Gemini 3
Google's LLM launches HARD.
Google’s Gemini 3 LLM appeared today and it very much shares a vibe with the other Gemini 3 - the first time two Americans went into space together.
LLMs have been going at it like a NASCAR pack entering the final lap, but today Google put the hammer down and just ran away from the crowd. This is the best I could manage with the ARC Prize scatter plot. The green at the bottom is the old Gemini 2.5, the top center green is Gemini 3 Pro, and the far and away leader at the upper right is Gemini 3 Deep Think.
Here’s an ensemble of benchmarks. Instead of prevailing by percentage points, Gemini 3 comes out on top by multiples.
The best take on what this all means is of course Nate B. Jones.
Experimentation:
Just a couple days have passed since I could wake up and not have to mess around with faulty GPU hardware or archival drives in roles they were never meant to have. I employed Comet/Perplexity, instead of my usual Chrome/ChatGPT, and made good progress on vLLM. I already have it providing an OpenAI compatible API, but I want it to do Anthropic, too, so I can keep the ball rolling with Claude Code when I’m in the mood to program.
We have a specification and prompts for our MVP (minimum viable product) app. Today I pulled a copy of it from Github after the design team said “go” and the demo built in one shot using bare Claude Code in a terminal window. I started the iOS emulator when I was done, clicked around a bit, and showed some screen shots.
During the last thirty days I have for the first time laid hands on …
Proxmox clustering
Proxmox GPU passthrough
CloudInit
Microk8s
HuggingFace models
vLLM
Anthropic/OpenAI API proxy
The HuggingFace download utility is, objectively speaking, a total piece of shit I’d be embarrassed to sign my name to, but as I described in Hugging Face Downloads, it eventually did what I wanted. Six months ago the obstacles I encountered would have led me to abandon the effort, not being able to predict when, or even if it would work.
The rest of these things are more tractable problems, but we’re still talking the sort of thing that would have burned up … weeks of my time, for each, as recently as six months ago.
Conclusion:
You might be reading this because I am ahead of you, but do not get the idea that I’m good at this stuff (yet). At the rate I’m moving I expect that by year end I will finally be able to accurately describe what I don’t know. If I’m really feeling it I might even be able to estimate how long it will take me to finish climbing the learning curve.
Recognizing that I now manage to qualify as competent in … a third to half of what I need to do the job I have taken on, I’m still OK with this. Because with ChatGPT explaining the basics and Claude writing some decent code after just being given hints, things that used to take a quarter now get done in a weekend. And I’ve only touched Claude Code’s extensibility in a cursory fashion, despite knowing that it’s truly amazing. That’s what is up next for Claude Camp.

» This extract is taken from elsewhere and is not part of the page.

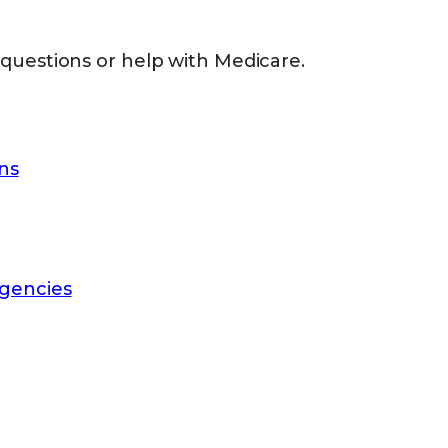
 questions or help with Medicare.
ns
gencies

What matters here is … Nate has used the same word … judgment. There are things where I can easily spot sense/nonsense - Linux, Python, distributed systems, the things I mastered doing by hand before LLMs existed. I have gone down some disappointing rabbit holes, but I back out, recognizing the contours of those problems already familiar to me, appearing again in what I just experienced. I am starting to call bullshit on everything that looks the slightest bit off to me, and calling again when the LLM comes up with improvements.
It’s weird to be here, with a whole career involving deterministic systems behind me, and sixty rushing at me, getting used to working with these squishy, statistical creatures. And I do mean “working”, not “using” - this literally does feel a bit like a new organization and new team mates.
So … where do you think we are on this curve?